Unsupervised Anomaly Detection with Distillated Teacher-Student Network Ensemble

Entropy (Basel). 2021 Feb 6;23(2):201. doi: 10.3390/e23020201.

Abstract

We address the problem of unsupervised anomaly detection for multivariate data. Traditional machine learning based anomaly detection algorithms rely on specific assumptions of normal patterns and fail to model complex feature interactions and relations. Recently, existing deep learning based methods are promising for extracting representations from complex features. These methods train an auxiliary task, e.g., reconstruction and prediction, on normal samples. They further assume that anomalies fail to perform well on the auxiliary task since they are never trained during the model optimization. However, the assumption does not always hold in practice.
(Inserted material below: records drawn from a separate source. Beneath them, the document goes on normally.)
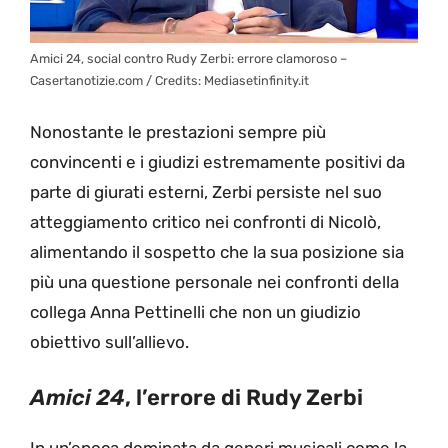
Amici 24, social contro Rudy Zerbi: errore clamoroso –
Casertanotizie.com / Credits: Mediasetinfinity.it
Nonostante le prestazioni sempre più
convincenti e i giudizi estremamente positivi da
parte di giurati esterni, Zerbi persiste nel suo
atteggiamento critico nei confronti di Nicolò,
alimentando il sospetto che la sua posizione sia
più una questione personale nei confronti della
collega Anna Pettinelli che non un giudizio
obiettivo sull’allievo.
Amici 24
, l’errore di Rudy Zerbi
In un’epoca dominata da generi musicali come la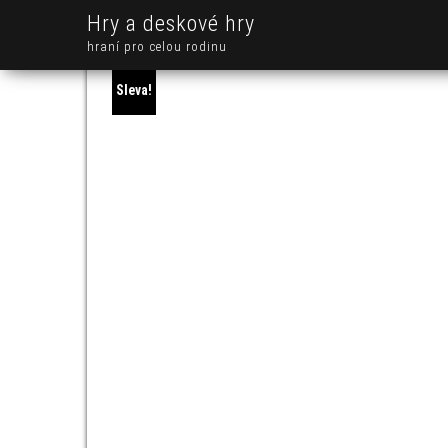
Hry a deskové hry
hraní pro celou rodinu
Sleva!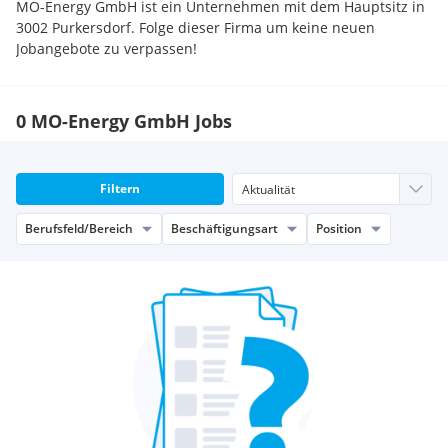
MO-Energy GmbH ist ein Unternehmen mit dem Hauptsitz in
3002 Purkersdorf. Folge dieser Firma um keine neuen
Jobangebote zu verpassen!
0 MO-Energy GmbH Jobs
Filtern
Berufsfeld/Bereich
Beschäftigungsart
Position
Deep models may also perform the auxiliary task well on anomalous samples, leading to the failure detection of anomalies. To effectively detect anomalies for multivariate data, this paper introduces a teacher-student distillation based framework Distillated Teacher-Student Network Ensemble (DTSNE). The paradigm of the teacher-student distillation is able to deal with high-dimensional complex features. In addition, an ensemble of student networks provides a better capability to avoid generalizing the auxiliary task performance on anomalous samples. To validate the effectiveness of our model, we conduct extensive experiments on real-world datasets. Experimental results show superior performance of DTSNE over competing methods. Analysis and discussion towards the behavior of our model are also provided in the experiment section.

Keywords: anomaly detection; cross entropy; deep learning; ensemble learning; information entropy; knowledge distillation.